Birgün'den Hüseyin Şimşek'in haberine göre Et ve Süt Kurumu’nun piyasaya göre daha düşük fiyatlarda et sattığını hatırlatan Sayıştay, kurumun mağazalarında et bulunamadığını ifade etti. Yurttaşın ucuz et için yöneldiği kurumda daima et satışının yapılması gerektiğine vurgu yapan Sayıştay denetçileri, “Kurum kombina ve mağazalarında yapılan inceleme ve denetleme çalışmalarında, kuşbaşı, kıyma gibi temel et ürünleri ile sucuk gibi şarküteri ürünlerinin satış mağazalarında zaman zaman mevcut olmadığı, kurumun tüketici talebini yeterince karşılayamadığı gözlenmiştir” dendi.
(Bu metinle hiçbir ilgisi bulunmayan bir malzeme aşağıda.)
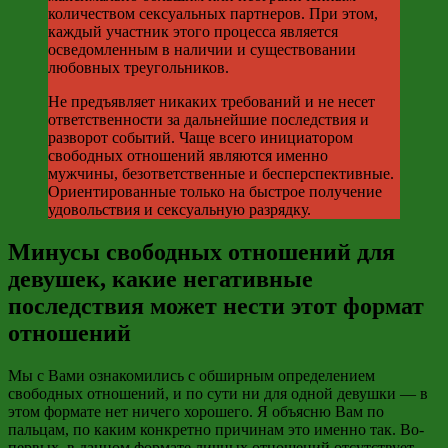
количеством сексуальных партнеров. При этом,
каждый участник этого процесса является
осведомленным в наличии и существовании
любовных треугольников.
Не предъявляет никаких требований и не несет
ответственности за дальнейшие последствия и
разворот событий. Чаще всего инициатором
свободных отношений являются именно
мужчины, безответственные и бесперспективные.
Ориентированные только на быстрое получение
удовольствия и сексуальную разрядку.
Минусы свободных отношений для
девушек, какие негативные
последствия может нести этот формат
отношений
Мы с Вами ознакомились с обширным определением
свободных отношений, и по сути ни для одной девушки — в
этом формате нет ничего хорошего. Я объясню Вам по
пальцам, по каким конкретно причинам это именно так. Во-
первых, в данном формате личных отношений отсутствует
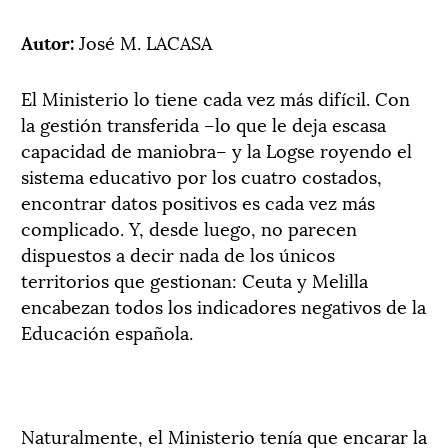
Autor:
José M. LACASA
El Ministerio lo tiene cada vez más difícil. Con
la gestión transferida –lo que le deja escasa
capacidad de maniobra– y la Logse royendo el
sistema educativo por los cuatro costados,
encontrar datos positivos es cada vez más
complicado. Y, desde luego, no parecen
dispuestos a decir nada de los únicos
territorios que gestionan: Ceuta y Melilla
encabezan todos los indicadores negativos de la
Educación española.
Naturalmente, el Ministerio tenía que encarar la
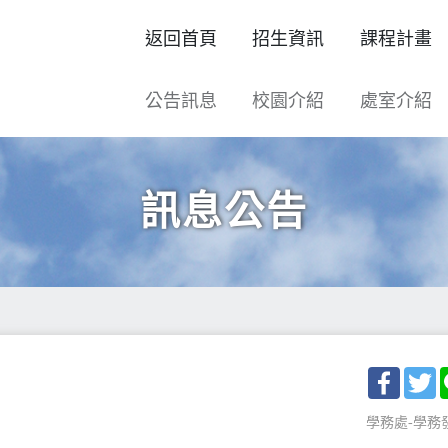
返回首頁
招生資訊
課程計畫
公告訊息
校園介紹
處室介紹
訊息公告
Facebo
T
學務處-學務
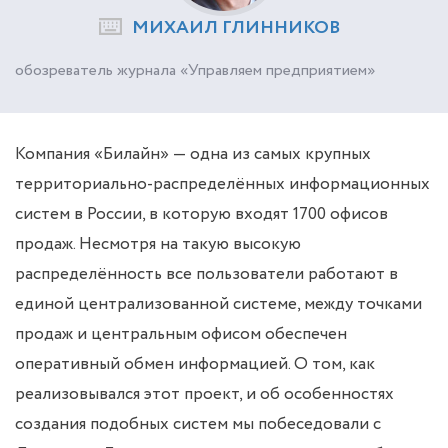
МИХАИЛ ГЛИННИКОВ
обозреватель журнала «Управляем предприятием»
Компания «Билайн» — одна из самых крупных
территориально-распределённых информационных
систем в России, в которую входят 1700 офисов
продаж. Несмотря на такую высокую
распределённость все пользователи работают в
единой централизованной системе, между точками
продаж и центральным офисом обеспечен
оперативный обмен информацией. О том, как
реализовывался этот проект, и об особенностях
создания подобных систем мы побеседовали с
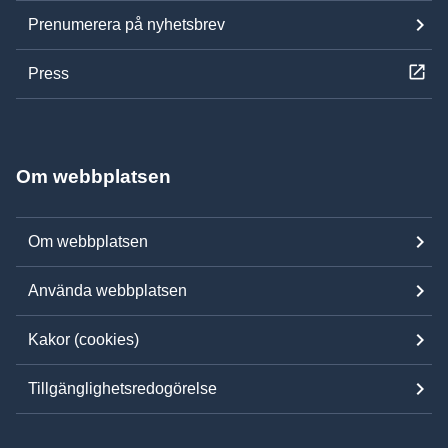
Prenumerera på nyhetsbrev
Press
Om webbplatsen
Om webbplatsen
Använda webbplatsen
Kakor (cookies)
Tillgänglighetsredogörelse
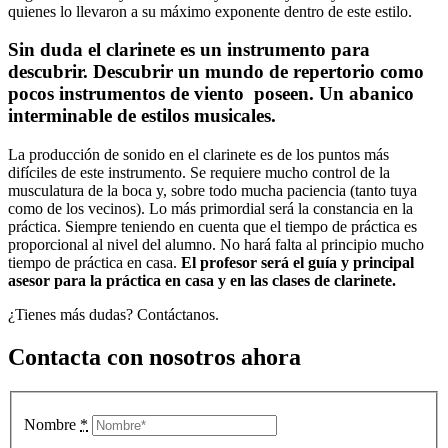
quienes lo llevaron a su máximo exponente dentro de este estilo.
Sin duda el clarinete es un instrumento para
descubrir. Descubrir un mundo de repertorio como
pocos instrumentos de viento poseen. Un abanico
interminable de estilos musicales.
La producción de sonido en el clarinete es de los puntos más
difíciles de este instrumento. Se requiere mucho control de la
musculatura de la boca y, sobre todo mucha paciencia (tanto tuya
como de los vecinos). Lo más primordial será la constancia en la
práctica. Siempre teniendo en cuenta que el tiempo de práctica es
proporcional al nivel del alumno. No hará falta al principio mucho
tiempo de práctica en casa.
El profesor será el guía y principal
asesor para la práctica en casa y en las clases de clarinete.
¿Tienes más dudas? Contáctanos.
Contacta con nosotros
ahora
Nombre
*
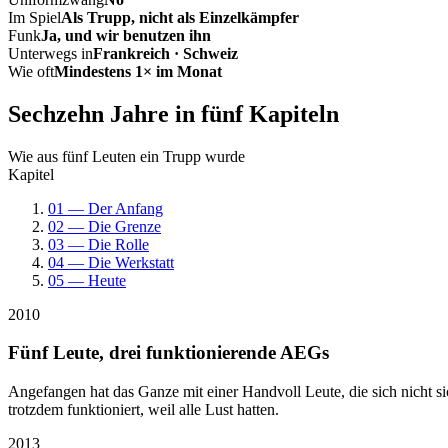
Im Spiel
Als Trupp, nicht als Einzelkämpfer
Funk
Ja, und wir benutzen ihn
Unterwegs in
Frankreich · Schweiz
Wie oft
Mindestens 1× im Monat
Sechzehn Jahre in fünf Kapiteln
Wie aus fünf Leuten ein Trupp wurde
Kapitel
01 — Der Anfang
02 — Die Grenze
03 — Die Rolle
04 — Die Werkstatt
05 — Heute
2010
Fünf Leute, drei funktionierende AEGs
Angefangen hat das Ganze mit einer Handvoll Leute, die sich nicht 
trotzdem funktioniert, weil alle Lust hatten.
2013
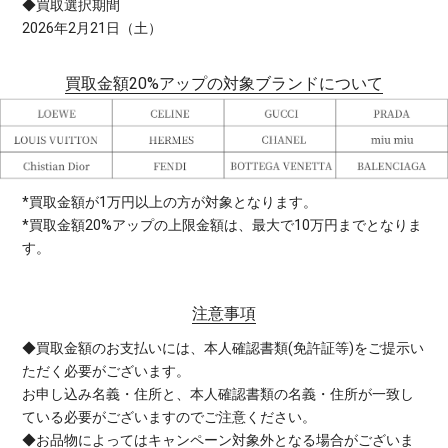
◆買取選択期間
2026年2月21日（土）
買取金額20%アップの対象ブランドについて
*買取金額が1万円以上の方が対象となります。
*買取金額20%アップの上限金額は、最大で10万円までとなりま
す。
注意事項
◆買取金額のお支払いには、本人確認書類(免許証等)をご提示い
ただく必要がございます。
お申し込み名義・住所と、本人確認書類の名義・住所が一致し
ている必要がございますのでご注意ください。
◆お品物によってはキャンペーン対象外となる場合がございま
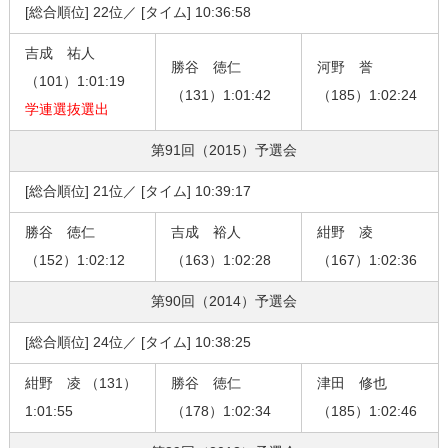
[総合順位] 22位／ [タイム] 10:36:58
吉成 祐人
勝谷 徳仁
河野 誉
（101）1:01:19
（131）1:01:42
（185）1:02:24
学連選抜選出
第91回（2015）
予選会
[総合順位] 21位／ [タイム] 10:39:17
勝谷 徳仁
吉成 裕人
紺野 凌
（152）1:02:12
（163）1:02:28
（167）1:02:36
第90回（2014）
予選会
[総合順位] 24位／ [タイム] 10:38:25
紺野 凌 （131）
勝谷 徳仁
津田 修也
1:01:55
（178）1:02:34
（185）1:02:46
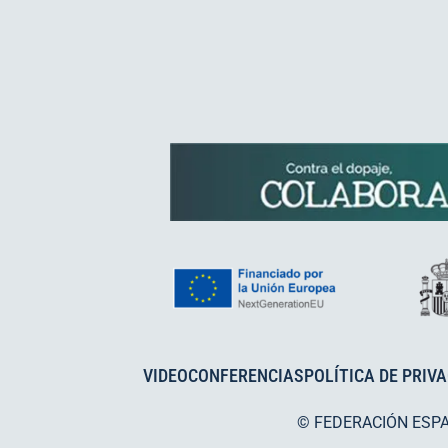
VIDEOCONFERENCIAS
POLÍTICA DE PRIV
© FEDERACIÓN ESP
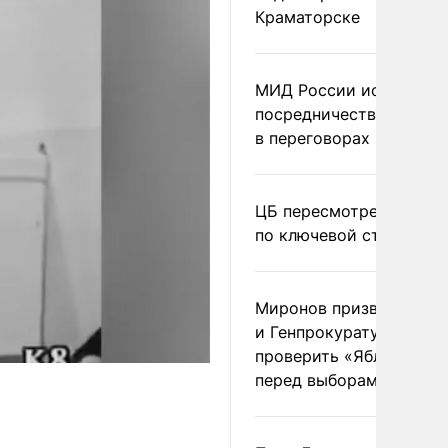
Краматорске
МИД России исключил
посредничество Герма
в переговорах по Украи
ЦБ пересмотрел прогно
по ключевой ставке
Миронов призвал Миню
и Генпрокуратуру
проверить «Яблоко»
перед выборами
Piyasa fiyatları ile kurumun satış fiyatları arasındaki farkın gittikçe arttığını anlatan Sayıştay, “Et ve Süt Kurumu’nun ana statüsünde yer alan ‘tüketicinin korunması’ görevinin yerine getirilmesi konusu dikkate alınarak, kurumun satış mağazalarında satılan temel et ürünleri ile şarküteri ürünlerinin tüketici taleplerini karşılaması konusunda azami gayret gösterilmesi gerekiyor” uyarısında bulundu.
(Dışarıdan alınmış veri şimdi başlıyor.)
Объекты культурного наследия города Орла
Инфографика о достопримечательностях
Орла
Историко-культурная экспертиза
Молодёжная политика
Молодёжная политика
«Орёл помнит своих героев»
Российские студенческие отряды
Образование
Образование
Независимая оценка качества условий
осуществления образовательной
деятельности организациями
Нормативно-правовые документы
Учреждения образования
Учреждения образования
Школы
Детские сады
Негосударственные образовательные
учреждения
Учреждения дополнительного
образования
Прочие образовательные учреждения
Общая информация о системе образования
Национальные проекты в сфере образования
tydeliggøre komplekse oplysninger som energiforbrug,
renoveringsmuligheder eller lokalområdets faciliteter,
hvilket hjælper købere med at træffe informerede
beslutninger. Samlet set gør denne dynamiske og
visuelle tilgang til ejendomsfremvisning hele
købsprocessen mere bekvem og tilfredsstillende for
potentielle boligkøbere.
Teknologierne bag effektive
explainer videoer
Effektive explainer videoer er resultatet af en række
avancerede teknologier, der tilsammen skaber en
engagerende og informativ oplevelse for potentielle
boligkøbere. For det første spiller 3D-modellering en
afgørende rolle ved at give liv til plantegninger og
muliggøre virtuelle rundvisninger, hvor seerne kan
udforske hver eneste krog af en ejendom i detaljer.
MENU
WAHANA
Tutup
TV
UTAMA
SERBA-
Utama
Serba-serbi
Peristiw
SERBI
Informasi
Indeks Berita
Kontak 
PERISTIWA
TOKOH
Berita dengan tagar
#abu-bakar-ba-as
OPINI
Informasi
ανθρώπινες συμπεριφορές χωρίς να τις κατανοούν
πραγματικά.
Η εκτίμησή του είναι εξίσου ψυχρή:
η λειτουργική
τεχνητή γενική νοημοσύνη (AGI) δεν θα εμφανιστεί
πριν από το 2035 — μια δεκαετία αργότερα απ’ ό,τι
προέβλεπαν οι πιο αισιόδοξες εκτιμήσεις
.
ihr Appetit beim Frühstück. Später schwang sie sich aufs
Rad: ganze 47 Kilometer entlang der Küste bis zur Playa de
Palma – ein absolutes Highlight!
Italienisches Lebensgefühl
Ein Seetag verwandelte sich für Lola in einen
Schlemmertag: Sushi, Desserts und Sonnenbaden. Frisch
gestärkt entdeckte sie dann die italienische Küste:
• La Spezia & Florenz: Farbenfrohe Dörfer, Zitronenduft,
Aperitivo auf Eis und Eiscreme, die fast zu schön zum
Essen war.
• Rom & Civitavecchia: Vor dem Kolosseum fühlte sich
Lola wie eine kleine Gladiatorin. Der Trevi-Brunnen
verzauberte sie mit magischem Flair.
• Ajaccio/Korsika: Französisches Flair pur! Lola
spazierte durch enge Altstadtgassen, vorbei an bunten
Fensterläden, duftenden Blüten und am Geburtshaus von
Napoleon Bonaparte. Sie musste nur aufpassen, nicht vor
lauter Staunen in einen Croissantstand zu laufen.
Et ve Süt Kurumu’nun idari işlerini de mercek altına alan Sayıştay, bürolarda çalışan personelin kurumun kendi personeli olması gerektiği, ancak bunun yerine dışarıdan işçi istihdam edildiğini vurguladı. Bunun işyeri barışını olumsuz etkileyen bir faktör olabileceğini ve kurumun işleyişine zarar vereceğini ifade eden Sayıştay, “Kurumda uygulanmakta olan, büro işlerinde işçi personel istihdam edilmesi uygulamasına son verilerek, kurumun bürolarda görülen asli ve sürekli hizmetlerinin memur ve sözleşmeli personel tarafından yürütülmesi önerilir” dedi.

ERZURUM’DA MİLYONLUK DAVA

Erzurum Et Kombinası binasının kuruma yüksek bedele mal olması da Sayıştay’ın tespitleri arasında yer aldı. Buna göre, Erzurum Büyükşehir Belediyesi ile yapılan anlaşma gereği, yeni et kombinası ve eklentileri işinin en geç 2012 yılında bitirilmesi gerekirken hizmet yeri beş yılda tamamlanabildi. Sayıştay, anlaşma gereği geciken her ay için 100 bin TL ceza ödenmesi gerektiğine dikkat çekti. Sözleşme cezasının Erzurum Büyükşehir Belediyesi tarafından talep edildiğini belirleyen Sayıştay, on milyonlarca liralık olası ceza için açılan davanın “titizlikle” takip edilmesini istedi.

‘HÂLÂ KİRADASINIZ’ ELEŞTİRİSİ

Birçok kamu kurumu gibi Et ve Süt Kurumu’nun da artan iş yüküne karşın “kiralık binada” hizmet verdiğini belirleyen Sayıştay, kamunun bu yolla zarara uğratıldığını savundu. Denetçiler raporda şu ifadelere yer verdi:

“2005 yılında özelleştirme programından çıkartılarak faaliyetlerine devam etmesi kararı verilen, faaliyetleri her geçen gün artan ve oldukça yüksek tutarda kira ödeyen kurumun, daha sağlıklı bir çalışma ortamına kavuşması ve dağınık olan birimlerinin tek çatı altında toplanması bakımından, bir an evvel hizmet binası yapılması için gerekli girişimlerin yapılması önerilir.”